No, the $L^p$-spaces are a special kind of Banach space. They are defined as (for $1\leq p <+\infty$):

$$L^p([a,b])=\left\{f:[a,b]\rightarrow \mathbb{R} ~\text{measurable}~\left|~ \int_a^b |f|^p < +\infty \right.\right\}$$

The norm on this space is

$$\|f\|_p=\sqrt[p]{\int_a^b |f|^p}$$

The thing is that the above integral must be the Lebesgue integral. If we just focus on the Riemann-integral, then we find out there are not enough Riemann integrable functions and the space will be incomplete.

 

[dumbQuestion]

oh ok, thank you very much for clearing up my confusion

 

[Bacle2]

An example for L^1(ℝ) , which you can generalize:

Take an enumeration {a_n} of the Rationals, and Let X_S be

the characteristic function of the set S .

Define:

f_1=χ_a1

...
f_n=χ_a1+...x_an

...

So that your function f_n is 1 at each of the rationals ≤ a_n, and is

0 everywhere else. Then each of the f_n is R-integrable, but the

sequence converges to the characteristic function of the Rationals, which is not

R-integrable.

Notice the limit functions is Lebesgue integrable. As a nitpick, remember: Riemann, not Reimann; I don't mind so much, but your

prof. may cringe.

 

[blue_raver22]

I can provide a response to this content. The Riemann integral is a method for calculating the area under a curve by dividing it into small rectangles and taking the limit as the width of the rectangles approaches zero. It is commonly used in calculus and analysis. In contrast, the Lebesgue integral is a more general method for calculating the area under a curve, which was developed to address some of the limitations of the Riemann integral.
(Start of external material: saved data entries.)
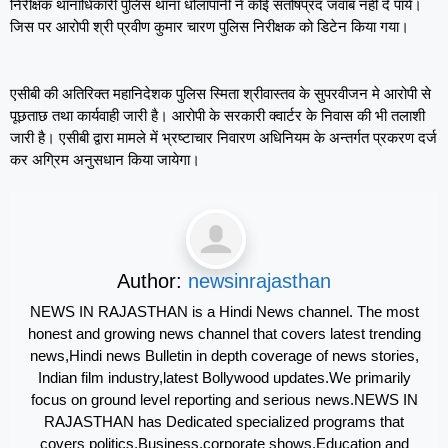
निरीक्षक थानाधिकारी पुलिस थाना धोलापानी ने कोई संतोषप्रद जवाब नही दे पाये।
जिस पर आरोपी श्री प्रवीण कुमार चारण पुलिस निरीक्षक को डिटेन किया गया।
एसीबी की अतिरिक्त महानिदेशक पुलिस स्मिता श्रीवास्तव के सुपरवीजन मे आरोपी से
पूछताछ तथा कार्यवाही जारी है। आरोपी के सरकारी क्वार्टर के निवास की भी तलाशी
जारी है। एसीबी द्वारा मामले में भ्रष्टाचार निवारण अधिनियम के अन्तर्गत प्रकरण दर्ज
कर अग्रिम अनुसधान किया जायेगा।
Author:
newsinrajasthan
NEWS IN RAJASTHAN is a Hindi News channel. The most
honest and growing news channel that covers latest trending
news,Hindi news Bulletin in depth coverage of news stories,
Indian film industry,latest Bollywood updates.We primarily
focus on ground level reporting and serious news.NEWS IN
RAJASTHAN has Dedicated specialized programs that
covers politics,Business,corporate shows,Education and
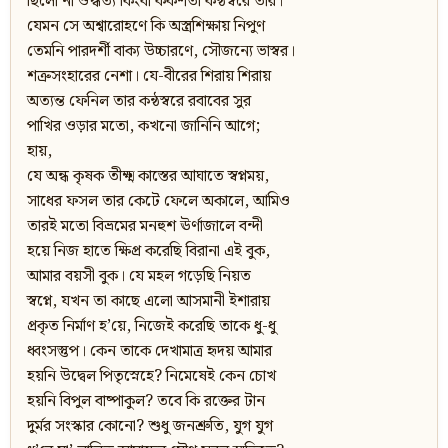
ছিলো না ঔদ্ধত্য কিংবা কর্কশতা কন্ঠস্বরে তার।
যেমন সে অশ্বারোহণে কি অস্ত্রশিক্ষায় নিপুণ
তেমনি পারদর্শী বাক্য উচ্চারণে, সৌজন্যে ভাস্বর।
শত্রুসংহারের নেশা। যে-বীরের শিরায় শিরায়
অত্যন্ত ফেনিল তার কন্ঠস্বরে রবাবের সুর
পাখির ওড়ার মতো, কখনো জানিনি আগে;
হায়,
যে অন্ধ কৃষক তীক্ষ্ম কাস্তের আঘাতে স্বপ্নময়,
সাধের ফসল তার কেটে ফেলে অকালে, আমিও
তারই মতো বিভ্রমের মনহুশ ঊর্ণাজালে বন্দী
হয়ে নিজ হাতে ক্ষিপ্র করেছি বিরানা এই বুক,
আমার বয়সী বুক। যে মহল গড়েছি নিয়ত
স্বপ্নে, যখন তা কাছে এলো আসমানী ইশারায়
প্রকৃত নির্মাণ হ’য়ে, নিজেই করেছি তাকে ধু-ধু
ধ্বংসস্তুপ। কেন তাকে দেখামাত্র হৃদয় আমার
হয়নি উদ্বেল পিতৃস্নেহে? নিমেষেই কেন চোখ
হয়নি বিপুল বাষ্পাকুল? তবে কি রক্তের টান
দুর্মর সংস্কার কোনো? শুধু জনশ্রুতি, যুগ যুগ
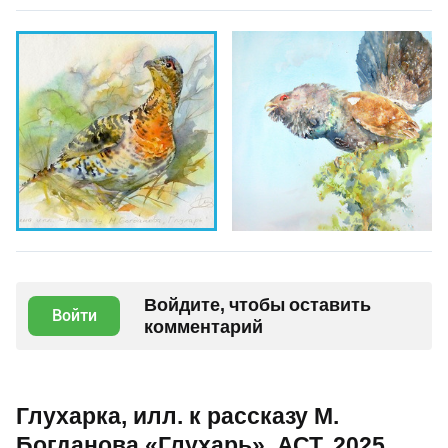
Войдите, чтобы оставить
Войти
комментарий
Глухарка, илл. к рассказу М.
Богданова «Глухарь», АСТ, 2025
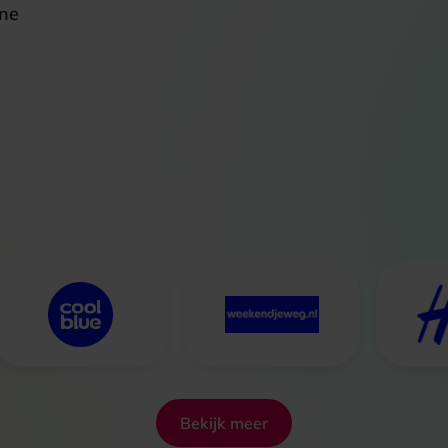
ine
Bekijk meer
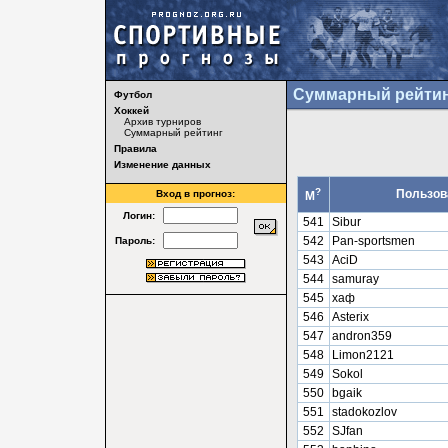
Суммарный рейтин
Футбол
Хоккей
Архив турниров
Суммарный рейтинг
Правила
Изменение данных
?
Пользов
Вход в прогноз:
М
Логин:
541
Sibur
542
Pan-sportsmen
Пароль:
543
AciD
544
samuray
545
хаф
546
Asterix
547
andron359
548
Limon2121
549
Sokol
550
bgaik
551
stadokozlov
552
SJfan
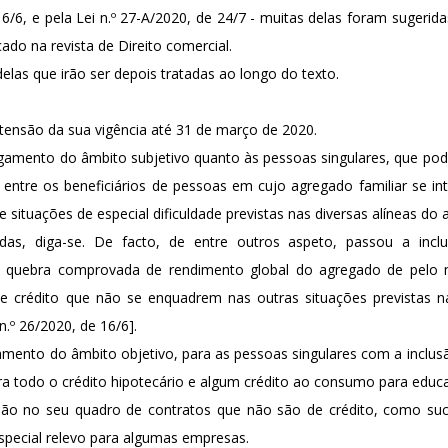
16/6, e pela Lei n.º 27-A/2020, de 24/7 - muitas delas foram sugerid
cado na revista de Direito comercial.
as que irão ser depois tratadas ao longo do texto.
extensão da sua vigência até 31 de março de 2020.
gamento do âmbito subjetivo quanto às pessoas singulares, que po
o entre os beneficiários de pessoas em cujo agregado familiar se 
ituações de especial dificuldade previstas nas diversas alíneas do art.
adas, diga-se. De facto, de entre outros aspeto, passou a incl
o à quebra comprovada de rendimento global do agregado de pelo
de crédito que não se enquadrem nas outras situações previstas na lei
n.º 26/2020, de 16/6].
gamento do âmbito objetivo, para as pessoas singulares com a inclus
a todo o crédito hipotecário e algum crédito ao consumo para educ
lusão no seu quadro de contratos que não são de crédito, como s
special relevo para algumas empresas.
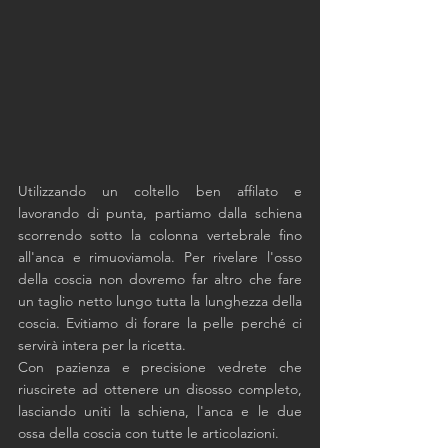
Utilizzando un coltello ben affilato e 
lavorando di punta, partiamo dalla schiena 
scorrendo sotto la colonna vertebrale fino 
all'anca e rimuoviamola. Per rivelare l'osso 
della coscia non dovremo far altro che fare 
un taglio netto lungo tutta la lunghezza della 
coscia. Evitiamo di forare la pelle perché ci 
servirà intera per la ricetta.
Con pazienza e precisione vedrete che 
riuscirete ad ottenere un disosso completo, 
lasciando uniti la schiena, l'anca e le due 
ossa della coscia con tutte le articolazioni. 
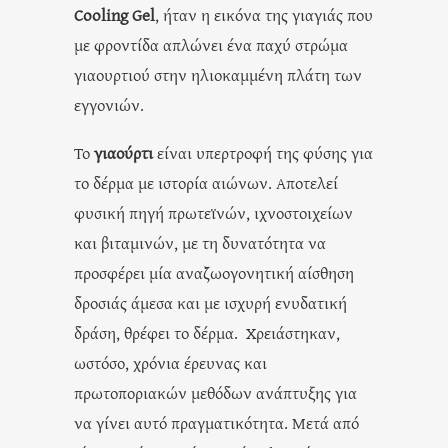
Cooling Gel
, ήταν η εικόνα της γιαγιάς που
με φροντίδα απλώνει ένα παχύ στρώμα
γιαουρτιού στην ηλιοκαμμένη πλάτη των
εγγονιών.
Το
γιαούρτι
είναι υπερτροφή της φύσης για
το δέρμα με ιστορία αιώνων. Αποτελεί
φυσική πηγή πρωτεϊνών, ιχνοστοιχείων
και βιταμινών, με τη δυνατότητα να
προσφέρει μία αναζωογονητική αίσθηση
δροσιάς άμεσα και με ισχυρή ενυδατική
δράση, θρέφει το δέρμα. Χρειάστηκαν,
ωστόσο, χρόνια έρευνας και
πρωτοποριακών μεθόδων ανάπτυξης για
να γίνει αυτό πραγματικότητα. Μετά από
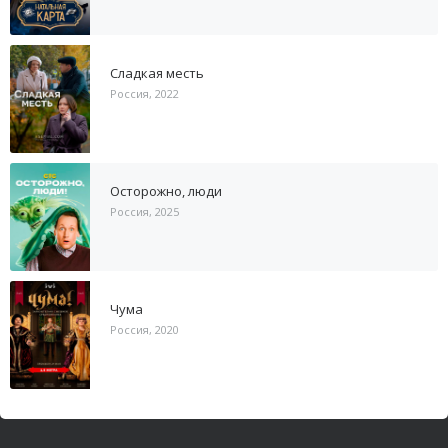
Сладкая месть
Россия, 2022
Осторожно, люди
Россия, 2025
Чума
Россия, 2020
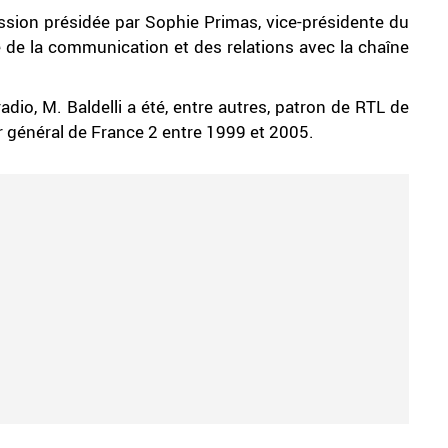
mission présidée par Sophie Primas, vice-présidente du
e de la communication et des relations avec la chaîne
io, M. Baldelli a été, entre autres, patron de RTL de
r général de France 2 entre 1999 et 2005.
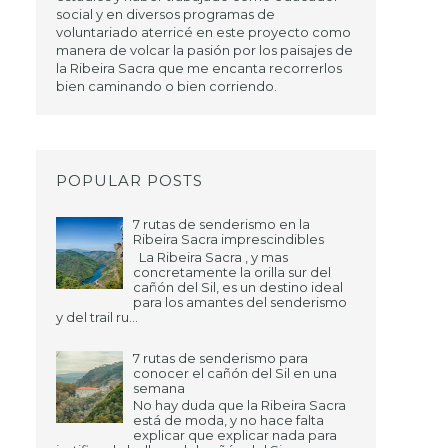
social y en diversos programas de
voluntariado aterricé en este proyecto como
manera de volcar la pasión por los paisajes de
la Ribeira Sacra que me encanta recorrerlos
bien caminando o bien corriendo.
POPULAR POSTS
7 rutas de senderismo en la
Ribeira Sacra imprescindibles
La Ribeira Sacra , y mas
concretamente la orilla sur del
cañón del Sil, es un destino ideal
para los amantes del senderismo
y del trail ru...
7 rutas de senderismo para
conocer el cañón del Sil en una
semana
No hay duda que la Ribeira Sacra
está de moda, y no hace falta
explicar que explicar nada para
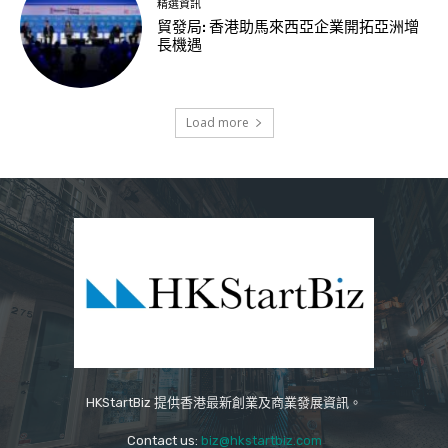
精選資訊
貿發局: 香港助馬來西亞企業開拓亞洲增
長機遇
Load more
HKStartBiz 提供香港最新創業及商業發展資訊。
Contact us:
biz@hkstartbiz.com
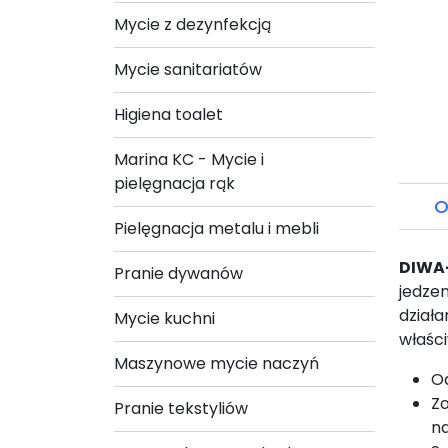
Mycie z dezynfekcją
Mycie sanitariatów
Higiena toalet
Marina KC - Mycie i
pielęgnacja rąk
O
Pielęgnacja metalu i mebli
DIWA
Pranie dywanów
jedzen
działa
Mycie kuchni
właśc
Maszynowe mycie naczyń
Od
Z
Pranie tekstyliów
n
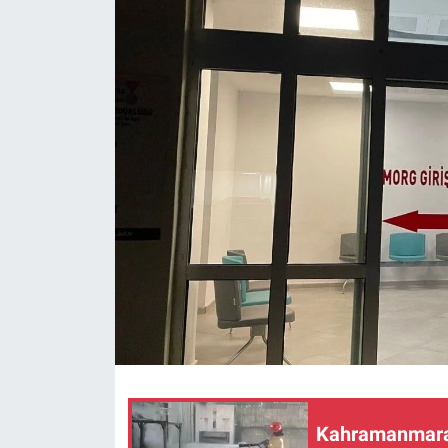
SAĞLIK
YAŞAM
EĞİTİM
ASAYİŞ
MAGAZİN
KÜLTÜR-SANAT
ÇEVRE
Kahramanmaraş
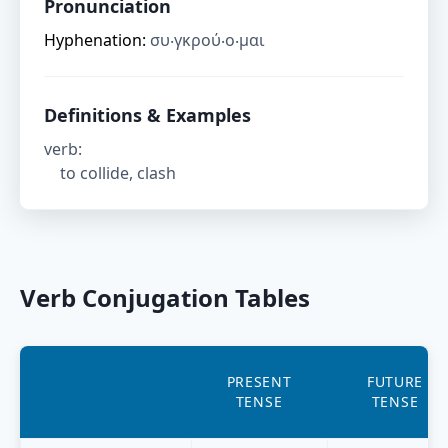
Pronunciation
Hyphenation:
συ‧γκρού‧ο‧μαι
Definitions & Examples
verb
:
to collide, clash
Verb Conjugation Tables
PRESENT
FUTURE
TENSE
TENSE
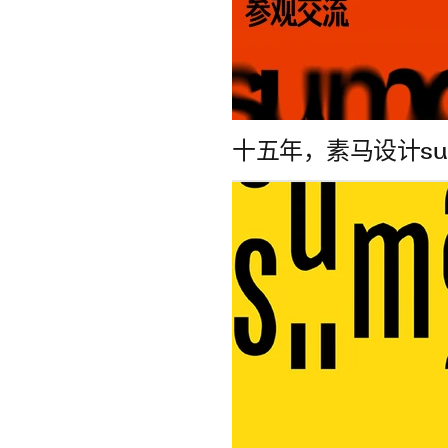
十五年，素马设计su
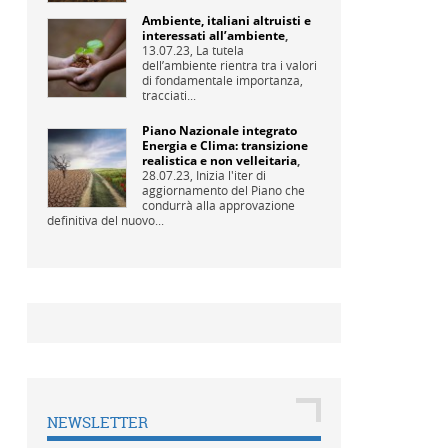
Ambiente, italiani altruisti e
interessati all’ambiente
,
13.07.23,
La tutela
dell’ambiente rientra tra i valori
di fondamentale importanza,
tracciati...
Piano Nazionale integrato
Energia e Clima: transizione
realistica e non velleitaria
,
28.07.23,
Inizia l'iter di
aggiornamento del Piano che
condurrà alla approvazione
definitiva del nuovo...
NEWSLETTER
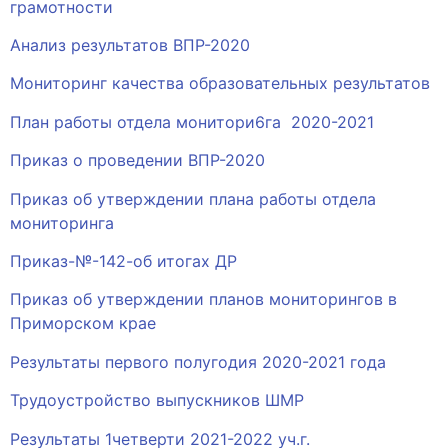
грамотности
Анализ результатов ВПР-2020
Мониторинг качества образовательных результатов
План работы отдела монитори6га 2020-2021
Приказ о проведении ВПР-2020
Приказ об утверждении плана работы отдела
мониторинга
Приказ-№-142-об итогах ДР
Приказ об утверждении планов мониторингов в
Приморском крае
Результаты первого полугодия 2020-2021 года
Трудоустройство выпускников ШМР
Результаты 1четверти 2021-2022 уч.г.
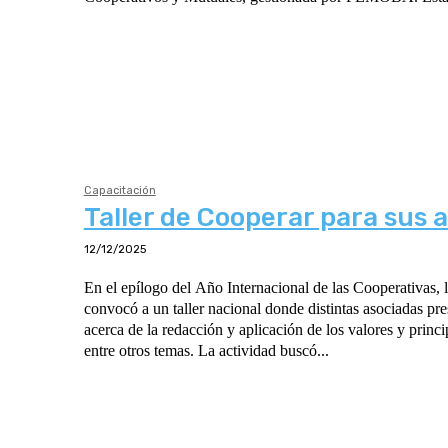
Capacitación
Taller de Cooperar para sus 
12/12/2025
En el epílogo del Año Internacional de las Cooperativas,
convocó a un taller nacional donde distintas asociadas pre
acerca de la redacción y aplicación de los valores y princi
entre otros temas. La actividad buscó...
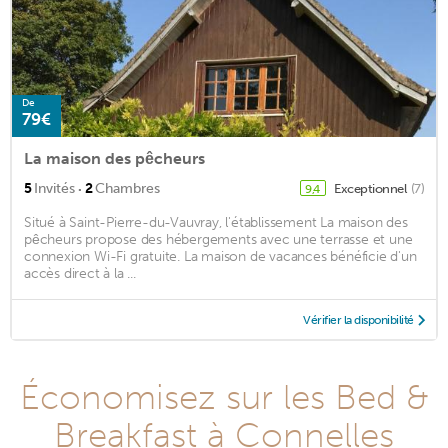
De
79€
La maison des pêcheurs
·
5
Invités
2
Chambres
Exceptionnel
(7)
9,4
Situé à Saint-Pierre-du-Vauvray, l'établissement La maison des
pêcheurs propose des hébergements avec une terrasse et une
connexion Wi-Fi gratuite. La maison de vacances bénéficie d'un
accès direct à la ...
Vérifier la disponibilité
Économisez sur les Bed &
Breakfast à Connelles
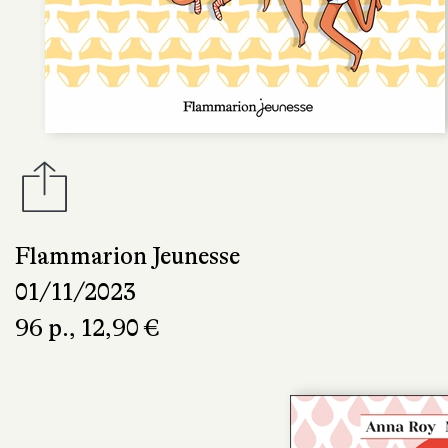
Flammarion Jeunesse
01/11/2023
96 p., 12,90 €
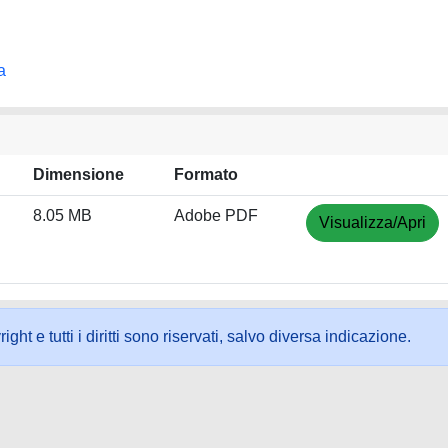
a
Dimensione
Formato
8.05 MB
Adobe PDF
Visualizza/Apri
ht e tutti i diritti sono riservati, salvo diversa indicazione.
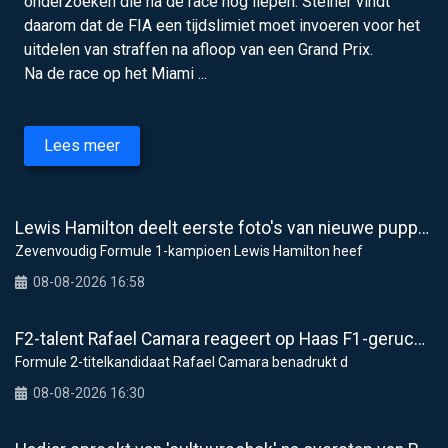
onderzoeken die na de race nog liepen. Steiner vindt
daarom dat de FIA een tijdslimiet moet invoeren voor het
uitdelen van straffen na afloop van een Grand Prix.
Na de race op het Miami ...
Lees meer
Lewis Hamilton deelt eerste foto's van nieuwe puppy Halo
Zevenvoudig Formule 1-kampioen Lewis Hamilton heef
08-08-2026 16:58
F2-talent Rafael Camara reageert op Haas F1-geruchten voor 2027
Formule 2-titelkandidaat Rafael Camara benadrukt d
08-08-2026 16:30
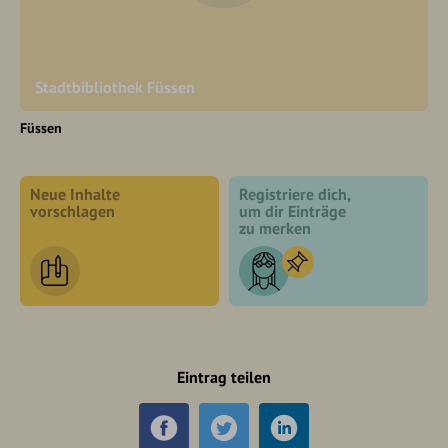
Stadtbibliothek Füssen
Füssen
Neue Inhalte
Registriere dich,
vorschlagen
um dir Einträge
zu merken
Eintrag teilen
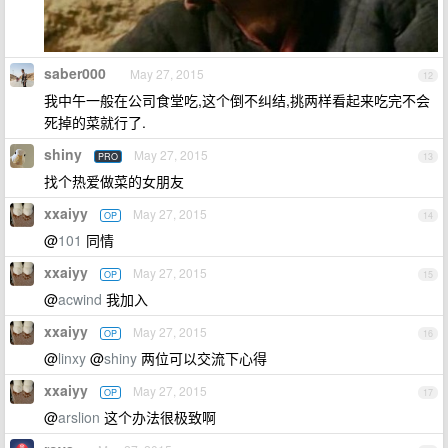
saber000
May 27, 2015
12
我中午一般在公司食堂吃,这个倒不纠结,挑两样看起来吃完不会
死掉的菜就行了.
shiny
May 27, 2015
PRO
13
找个热爱做菜的女朋友
xxaiyy
May 27, 2015
OP
14
@
101
同情
xxaiyy
May 27, 2015
OP
15
@
acwind
我加入
xxaiyy
May 27, 2015
OP
16
@
linxy
@
shiny
两位可以交流下心得
xxaiyy
May 27, 2015
OP
17
@
arslion
这个办法很极致啊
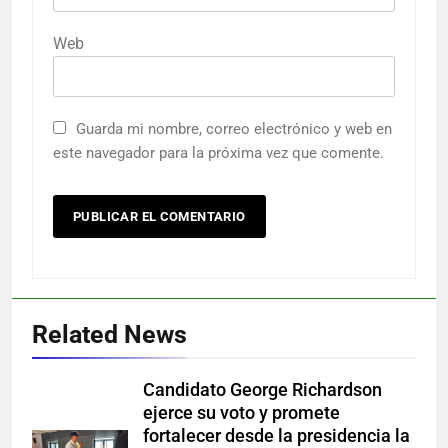
Web
Guarda mi nombre, correo electrónico y web en
este navegador para la próxima vez que comente.
Related News
Candidato George Richardson
ejerce su voto y promete
fortalecer desde la presidencia la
In the context of Lp spaces, the Riemann integral is used to define the norm (or distance) between two functions. A complete Lp space is one in which every Cauchy sequence (a sequence that gets closer and closer together) of functions has a limit that is also in the space. However, as mentioned in the statement, all Lp spaces (except for L∞) fail to be complete under the Riemann integral. This means that there are Cauchy sequences of functions in Lp spaces that do not have a limit in that same space when the Riemann integral is used.

This is where the Lebesgue integral comes into play. The Lebesgue integral is a more general method for calculating the area under a curve, and it allows for a wider range of functions to be integrated. In fact, the Lebesgue integral is used to define completeness in Lp spaces. So, while the Riemann integral may not be able to capture the full completeness of Lp spaces, the Lebesgue integral can.

In summary, the statement is saying that the Riemann integral is not sufficient to define completeness in Lp spaces, but the Lebesgue integral is. This highlights the importance of the Lebesgue integral in modern analysis and its role in defining completeness in Lp spaces. I hope this helps to clarify the concept for you.